The driver operates with ping-pong coroutines. Each routine gets 1/6 of a bit time to do its thing before having to return. Transmit and receive are interleaved (hence the "ping-pong"), so each is called every 1/3 bit time. Each slice is responsible for doing a waitcnt before returning to the coroutine dispatch, thus keeping everything in sync.
Now for the bad news: it doesn't work (yet) at 115,200 baud. (It tops out at about 107,000.) At 115,200, with an 80 MHz clock, a slice is 115 clocks (28 instructions) long. Each slice must potentially accommodate three hub accesses. The difficulty comes from the fact that clock sync is done near the beginning of receive slices (sync, sample the pin, do stuff, return) and near the end of transmit slices (do stuff, sync, write the pin, return). So a slice may not always receive a full time allocation. I think I can improve this by eliminating some subroutine calls and maybe loosening the timing precision on receive, where it's not really needed.
In the meantime, give it a try. And please let me know if you encounter any bugs. (I've not yet done a lot of testing...)
Phil, way to go! The test setup still in place, for PBnJ_serial at 100 kbaud:
Sending either the byte $FF or the byte $00 repeatedly. That is,
--$FF=start bit space only, expected width 10.0µS at 100000 baud
--$00, start + 8 space bits, expected width 90 µs at 100000 baud.
For PBnJ_serial, after 1000 samples:
--$ff: 9.975 µs mean, variation 9.957 to 9.981, sigma 0.009
--$00: 89.774 µs mean, variation 89.757 to 89.781, sigma 0.009.

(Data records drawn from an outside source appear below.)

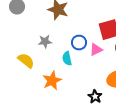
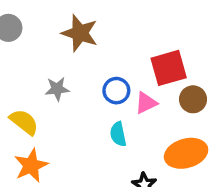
cyan semicircle: (67, 59) -> (118, 134), moved
orange star: (52, 81) -> (31, 165), moved

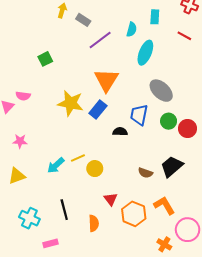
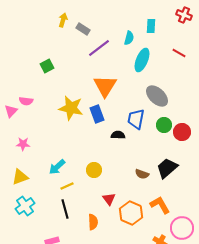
red line: (184, 36) -> (179, 53), moved
blue rectangle: (98, 110) -> (97, 114), turned -60
yellow line: (78, 158) -> (67, 186), moved
cyan cross: (29, 218) -> (25, 206), moved, turned 30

--$55: all bits came in at 9.75 µs, same standard deviation as the start bit.
It is interesting that the timing comes out with a residue of 1/2 instruction cycle, even though 50ns divides 10µs exactly. That is about as good as you could do, I think, without dithering the bit durations to add 200ns to the total duration. The individual bits are uniform and solid.
At 57600 baud (bit 17.361µs, 9 bits of $00 156.25 µs:
--$ff: 17.325 µs mean, variation 17.317 to 17.341, sigma 0.008
--$00: 155.922 µs mean, variation 155.918 to 155.936, sigma 0.004.
--$55: uniform bit lengths of 17.325 µs.
You're right--It doesn't work at 108kbaud! I haven't tried it with simultaneous reception. What would be the best challenge? The enqueue routine looks kind of long, with two or even three hub accesses.
Thanks for testing! Three hub accesses are necessary, I'm afraid: read the pointer you don't own, write the pointer you do own, and read or write the data. 'No way around that. But that's not to say they all have to be done in the same time slot -- at least not for xmt, where the dequeue pointer could be written after the start bit is started. I'll see if I can tighten things up a bit...
I've melded the enqueue and dequeue subroutines into the main code and broken each into two sections. The object seems to work fine at 115,200 baud now. But please test before committing to it.
Thanks to Stephen for inspiring a fun, challenging project, and thanks to Tracy for the thorough timing analysis on the first version!
BTW, the transmit side sends 11/3 stop bits. I thought it might help with receivers that are a tad slow to maintain sync through an entire stream of characters without skipping characters or ending up with framing errors.
That's Peanut Butter 'n Jelly, isn't it! Precision, Basic no Jitter indeed. Cheers to PhiPi and the Prop. I'll run it through the timing tests when I have a chance.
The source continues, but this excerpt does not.